Krefeld. Silvia Verfürth fühlt sich in ihrem Job inzwischen wie eine Drillings-Mutter mit zwölf weiteren Kindern. Obwohl sie als Erzieherin und Leiterin des Waldorfkindergartens Fichtenhain über jahrzehntelange Erfahrung verfügt, hat sich ihre Arbeit und die ihrer Kolleginnen einschneidend verändert. Seit einigen Monaten betreut das Team Kinder auch unter drei Jahren. Die jüngsten sind gerade mal vier Monate alt. „Deren Bedürfnisse sind völlig andere als die der Zwei, Drei- oder gar Fünfjährigen,“ sagt Verfürth. Doch auch die räumliche, personelle und hygienische Situation ist bei der neuen Betreuung von unter Dreijährigen eine besondere Herausforderung.

Ab 2013 besteht ein gesetzlicher Anspruch auf frühkindliche Förderung in Kitas oder Kindertagespflege. Um den zu erfüllen, hat die Stadt sich zum Ziel gesetzt, in einem finanziellen Kraftakt bis zum Jahr 2015 allein rund 70 neue Gruppen für unter Dreijährige zu schaffen. Dazu setzt sie auch auf die freien und konfessionellen Träger in Krefeld.

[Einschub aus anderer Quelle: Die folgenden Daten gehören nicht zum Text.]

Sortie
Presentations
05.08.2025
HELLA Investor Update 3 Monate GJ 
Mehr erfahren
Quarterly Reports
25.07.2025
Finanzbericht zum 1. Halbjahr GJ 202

Der Waldorfkindergarten hat sich als einer der ersten darauf eingestellt, schon im Jahr 2010 entsprechende Ausbaupläne vorgelegt, um an dem neu aufgelegten Förderprogramm für 2011 teilnehmen zu können. Der Erweiterungsbau an der Bückerfeldstraße ist inzwischen fertig. Rund 700 000 Euro hat er verschlungen. Finanziert worden ist er mit Landesmitteln und einem privaten Kredit. „Dazu hat sich der Verein langfristig massiv verschulden müssen“, erzählt Alexandra Schubring-Braun vom Vorstand. Denn die anfangs zugesicherten Fördergelder sind nicht geflossen. Die Richtlinien hatten sich in der Zwischenzeit geändert. „Der Waldorfkindergarten mit seiner Umsetzung schlichtweg zu schnell“, sagt Helga Reder vom Paritätischen Wohlfahrtsverband mit einer Spur von Ironie in der Stimme.

Die Einrichtung an der Bückerfeldstraße bietet jetzt 16 Plätze für die U3-Betreuung an, 50 Plätze insgesamt. Zwar ist die Gesamtzahl der Plätze nicht größer geworden, aber die Bedingungen sind gänzlich andere. Während in der Vergangenheit 45 Quadratmeter pro Raum für eine Kindergartengruppe ausreichten, sind inzwischen für die Betreuung in gemischten Altersgruppen 120 Quadratmeter plus zusätzlichem Waschraum vorgeschrieben. Ein Wickeltisch für die Kleinsten muss ebenso vorhanden sein wie ein fester Schlafraum. Auch die Spiel- und Rückzugsflächen sind dem Alter entsprechend unterschiedlich.

„Im neuen Obergeschoss sind nun die Drei- bis Sechsjährigen in einer Gruppe untergebracht, die Jüngeren in zwei kleinen altersgemischten Gruppen im sanierten Erdgeschoss“, erklärt Silvia Verfürth. 15 Kinder stark ist eine solche Gruppe, acht von ihnen sind von vier Monaten bis drei Jahre, sieben über drei. Diese Gruppen bieten gute Entwicklungschancen, stellen gleichzeitig aber auch hohe Anforderungen an das Personal.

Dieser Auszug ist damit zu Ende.